Will Walmart and Target change their outlook again?

Taken together, the economic outlook looks rosier than it did a month ago and has ignited hopes that the worst is behind us, consumer spending will remain resilient and that a recession can be avoided. Still, the economic outlook remains volatile and there is no sign of any relief on the horizon for many that are feeling the pinch, making things highly uncertain. For example, the Federal Reserve is not convinced the latest CPI data is enough to change its direction and is waiting for more evidence that inflation is cooling.

Similarly, retailers are also taking a cautious view and it is likely that we could see Walmart and Target refine their guidance again before the year is out. Walmart admitted this week that it has been difficult to predict the wild swings in consumer’s shopping habits, explaining why it has tweaked its guidance on several occasions this year. Its expectations for the second half assume ‘no changes’ from the second quarter, but we already know that the situation will be very different. That suggests there is scope for guidance to evolve further.

Target has said there are ‘early signs’ that it is past the peak of its problems. Costs are starting to drop from their recent peaks and supplies are starting to move quicker.
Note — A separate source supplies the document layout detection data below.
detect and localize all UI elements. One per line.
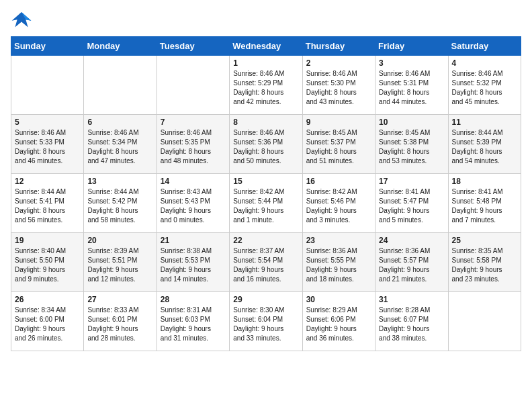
calendar-cell: 6Sunrise: 8:46 AM Sunset: 5:34 PM Daylig… bbox=[84, 115, 157, 174]
calendar-cell: 27Sunrise: 8:33 AM Sunset: 6:01 PM Dayli… bbox=[84, 292, 157, 351]
cell-content: Sunrise: 8:28 AM Sunset: 6:07 PM Dayligh… bbox=[379, 306, 444, 343]
logo bbox=[11, 11, 35, 30]
calendar-cell: 1Sunrise: 8:46 AM Sunset: 5:29 PM Daylig… bbox=[230, 56, 302, 115]
day-number: 31 bbox=[379, 295, 444, 304]
day-number: 26 bbox=[15, 295, 80, 304]
cell-content: Sunrise: 8:31 AM Sunset: 6:03 PM Dayligh… bbox=[161, 306, 226, 343]
day-number: 19 bbox=[15, 236, 80, 245]
calendar-cell: 23Sunrise: 8:36 AM Sunset: 5:55 PM Dayli… bbox=[302, 233, 375, 292]
cell-content: Sunrise: 8:46 AM Sunset: 5:34 PM Dayligh… bbox=[87, 128, 152, 166]
calendar-cell: 31Sunrise: 8:28 AM Sunset: 6:07 PM Dayli… bbox=[375, 292, 448, 351]
cell-content: Sunrise: 8:46 AM Sunset: 5:30 PM Dayligh… bbox=[306, 69, 371, 107]
calendar-cell: 12Sunrise: 8:44 AM Sunset: 5:41 PM Dayli… bbox=[11, 174, 84, 233]
calendar-cell: 30Sunrise: 8:29 AM Sunset: 6:06 PM Dayli… bbox=[302, 292, 375, 351]
calendar-cell bbox=[84, 56, 157, 115]
calendar-cell: 19Sunrise: 8:40 AM Sunset: 5:50 PM Dayli… bbox=[11, 233, 84, 292]
weekday-header-row: SundayMondayTuesdayWednesdayThursdayFrid… bbox=[11, 37, 521, 56]
cell-content: Sunrise: 8:35 AM Sunset: 5:58 PM Dayligh… bbox=[452, 246, 517, 284]
day-number: 9 bbox=[306, 118, 371, 127]
calendar-cell: 26Sunrise: 8:34 AM Sunset: 6:00 PM Dayli… bbox=[11, 292, 84, 351]
day-number: 2 bbox=[306, 58, 371, 68]
cell-content: Sunrise: 8:46 AM Sunset: 5:29 PM Dayligh… bbox=[233, 69, 298, 107]
day-number: 11 bbox=[452, 118, 517, 127]
day-number: 3 bbox=[379, 58, 444, 68]
page-header bbox=[11, 11, 521, 30]
cell-content: Sunrise: 8:34 AM Sunset: 6:00 PM Dayligh… bbox=[15, 306, 80, 343]
day-number: 15 bbox=[233, 177, 298, 186]
calendar-table: SundayMondayTuesdayWednesdayThursdayFrid… bbox=[11, 36, 521, 351]
cell-content: Sunrise: 8:41 AM Sunset: 5:47 PM Dayligh… bbox=[379, 187, 444, 225]
day-number: 24 bbox=[379, 236, 444, 245]
day-number: 6 bbox=[87, 118, 152, 127]
cell-content: Sunrise: 8:37 AM Sunset: 5:54 PM Dayligh… bbox=[233, 246, 298, 284]
calendar-week-row: 1Sunrise: 8:46 AM Sunset: 5:29 PM Daylig… bbox=[11, 56, 521, 115]
day-number: 10 bbox=[379, 118, 444, 127]
calendar-cell: 10Sunrise: 8:45 AM Sunset: 5:38 PM Dayli… bbox=[375, 115, 448, 174]
day-number: 4 bbox=[452, 58, 517, 68]
calendar-cell: 4Sunrise: 8:46 AM Sunset: 5:32 PM Daylig… bbox=[448, 56, 521, 115]
weekday-header-sunday: Sunday bbox=[11, 37, 84, 56]
day-number: 27 bbox=[87, 295, 152, 304]
calendar-cell: 24Sunrise: 8:36 AM Sunset: 5:57 PM Dayli… bbox=[375, 233, 448, 292]
calendar-cell: 2Sunrise: 8:46 AM Sunset: 5:30 PM Daylig… bbox=[302, 56, 375, 115]
cell-content: Sunrise: 8:42 AM Sunset: 5:44 PM Dayligh… bbox=[233, 187, 298, 225]
cell-content: Sunrise: 8:41 AM Sunset: 5:48 PM Dayligh… bbox=[452, 187, 517, 225]
calendar-week-row: 12Sunrise: 8:44 AM Sunset: 5:41 PM Dayli… bbox=[11, 174, 521, 233]
day-number: 7 bbox=[161, 118, 226, 127]
cell-content: Sunrise: 8:44 AM Sunset: 5:42 PM Dayligh… bbox=[87, 187, 152, 225]
cell-content: Sunrise: 8:30 AM Sunset: 6:04 PM Dayligh… bbox=[233, 306, 298, 343]
calendar-cell: 22Sunrise: 8:37 AM Sunset: 5:54 PM Dayli… bbox=[230, 233, 302, 292]
calendar-cell bbox=[448, 292, 521, 351]
logo-icon bbox=[11, 11, 32, 30]
day-number: 20 bbox=[87, 236, 152, 245]
calendar-cell: 5Sunrise: 8:46 AM Sunset: 5:33 PM Daylig… bbox=[11, 115, 84, 174]
day-number: 8 bbox=[233, 118, 298, 127]
calendar-week-row: 5Sunrise: 8:46 AM Sunset: 5:33 PM Daylig… bbox=[11, 115, 521, 174]
cell-content: Sunrise: 8:46 AM Sunset: 5:36 PM Dayligh… bbox=[233, 128, 298, 166]
weekday-header-monday: Monday bbox=[84, 37, 157, 56]
cell-content: Sunrise: 8:39 AM Sunset: 5:51 PM Dayligh… bbox=[87, 246, 152, 284]
day-number: 22 bbox=[233, 236, 298, 245]
weekday-header-saturday: Saturday bbox=[448, 37, 521, 56]
calendar-cell: 18Sunrise: 8:41 AM Sunset: 5:48 PM Dayli… bbox=[448, 174, 521, 233]
weekday-header-friday: Friday bbox=[375, 37, 448, 56]
cell-content: Sunrise: 8:36 AM Sunset: 5:57 PM Dayligh… bbox=[379, 246, 444, 284]
day-number: 5 bbox=[15, 118, 80, 127]
day-number: 14 bbox=[161, 177, 226, 186]
cell-content: Sunrise: 8:42 AM Sunset: 5:46 PM Dayligh… bbox=[306, 187, 371, 225]
cell-content: Sunrise: 8:44 AM Sunset: 5:41 PM Dayligh… bbox=[15, 187, 80, 225]
calendar-cell bbox=[157, 56, 229, 115]
calendar-cell: 11Sunrise: 8:44 AM Sunset: 5:39 PM Dayli… bbox=[448, 115, 521, 174]
cell-content: Sunrise: 8:29 AM Sunset: 6:06 PM Dayligh… bbox=[306, 306, 371, 343]
cell-content: Sunrise: 8:38 AM Sunset: 5:53 PM Dayligh… bbox=[161, 246, 226, 284]
day-number: 17 bbox=[379, 177, 444, 186]
calendar-cell: 13Sunrise: 8:44 AM Sunset: 5:42 PM Dayli… bbox=[84, 174, 157, 233]
day-number: 21 bbox=[161, 236, 226, 245]
weekday-header-wednesday: Wednesday bbox=[230, 37, 302, 56]
calendar-cell: 16Sunrise: 8:42 AM Sunset: 5:46 PM Dayli… bbox=[302, 174, 375, 233]
calendar-cell: 21Sunrise: 8:38 AM Sunset: 5:53 PM Dayli… bbox=[157, 233, 229, 292]
day-number: 28 bbox=[161, 295, 226, 304]
cell-content: Sunrise: 8:33 AM Sunset: 6:01 PM Dayligh… bbox=[87, 306, 152, 343]
day-number: 18 bbox=[452, 177, 517, 186]
calendar-cell: 14Sunrise: 8:43 AM Sunset: 5:43 PM Dayli… bbox=[157, 174, 229, 233]
calendar-cell: 20Sunrise: 8:39 AM Sunset: 5:51 PM Dayli… bbox=[84, 233, 157, 292]
weekday-header-tuesday: Tuesday bbox=[157, 37, 229, 56]
calendar-cell: 29Sunrise: 8:30 AM Sunset: 6:04 PM Dayli… bbox=[230, 292, 302, 351]
calendar-week-row: 26Sunrise: 8:34 AM Sunset: 6:00 PM Dayli… bbox=[11, 292, 521, 351]
day-number: 25 bbox=[452, 236, 517, 245]
cell-content: Sunrise: 8:46 AM Sunset: 5:35 PM Dayligh… bbox=[161, 128, 226, 166]
day-number: 23 bbox=[306, 236, 371, 245]
calendar-cell: 17Sunrise: 8:41 AM Sunset: 5:47 PM Dayli… bbox=[375, 174, 448, 233]
cell-content: Sunrise: 8:43 AM Sunset: 5:43 PM Dayligh… bbox=[161, 187, 226, 225]
cell-content: Sunrise: 8:36 AM Sunset: 5:55 PM Dayligh… bbox=[306, 246, 371, 284]
calendar-cell: 8Sunrise: 8:46 AM Sunset: 5:36 PM Daylig… bbox=[230, 115, 302, 174]
day-number: 13 bbox=[87, 177, 152, 186]
cell-content: Sunrise: 8:40 AM Sunset: 5:50 PM Dayligh… bbox=[15, 246, 80, 284]
cell-content: Sunrise: 8:46 AM Sunset: 5:32 PM Dayligh… bbox=[452, 69, 517, 107]
day-number: 1 bbox=[233, 58, 298, 68]
cell-content: Sunrise: 8:46 AM Sunset: 5:33 PM Dayligh… bbox=[15, 128, 80, 166]
calendar-cell: 3Sunrise: 8:46 AM Sunset: 5:31 PM Daylig… bbox=[375, 56, 448, 115]
calendar-cell: 25Sunrise: 8:35 AM Sunset: 5:58 PM Dayli… bbox=[448, 233, 521, 292]
calendar-cell: 9Sunrise: 8:45 AM Sunset: 5:37 PM Daylig… bbox=[302, 115, 375, 174]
But it too remains wary and concedes that conditions remain ‘highly unfavourable’ compared to before the pandemic and several threats linger on the horizon.

For now, Walmart has said it expects to deliver US comparable sales growth of around 3% in the second half of the year to provide a full-year figure of 4%. Annual adjusted operating profit will be down 9% to 11% from 2021, having previously warned it could slide as much as 13%. Target said sales will be up by a low-to-single digit this year and is aiming to grow its operating margin back to 6% in the second half. Wall Street currently believes Target will deliver slower US comparable sales growth and a much bigger drop in operating profit this year compared to Walmart given their different sales mix.


Where next for WMT stock?

Walmart shares have so far managed to keep up the momentum after its improved outlook sent shares to three-month highs this week, but it could become harder to find higher ground from here.

The first upside target going forward is $142, which has emerged as a level of both support and resistance since the start of the pandemic, but it is ultimately looking to recapture $146.50, which would close the gap created when it released first quarter earnings back in May. The 41 brokers that cover Walmart see slightly greater upside potential with an average target price of $149.75. Trading volumes have risen during the past five trading sessions and remain strong today, helping provide support to the rally.

However, the RSI is on the cusp of entering overbought territory and the gains have been harder to come by yesterday and today, with the stock trading lower this morning. Investors will hope the 200-day moving average at $138.60 can hold as a new floor now that it has been recaptured, or the 100-day moving average at $135.70, but a return to sub-$133 remains a possibility if it comes under renewed pressure following the recent spike.

Can WMT stock keep up the momentum after jumping higher?


Where next for TGT stock?

Target’s underperformance in the latest quarter means the stock has not leapt higher alongside its larger rival. The stock has been on the rise since rebounding from two-year lows in late June, but is also under struggling to find higher ground today.

Immediate upside potential is capped by $209, where it sat before it too plunged lower upon released disappointing results back in May. However, this could be tougher for Target shares. The RSI slipped into oversold territory upon testing the 100-day moving average and the share price has lost steam since then despite an explosion in volumes, suggesting $181.60 is the initial ceiling to break. The 33 brokers that cover Target see limited upside potential from current levels with an average target price of $191.30.

If the stock loses momentum, then we could see it slip back toward $168, where it sat after gapping lower in May and in-line with its pandemic-induced lows back in March 2021. Beyond there, $150 comes back into play.

Can TGT stock keep up the momentum as it continues to rebound?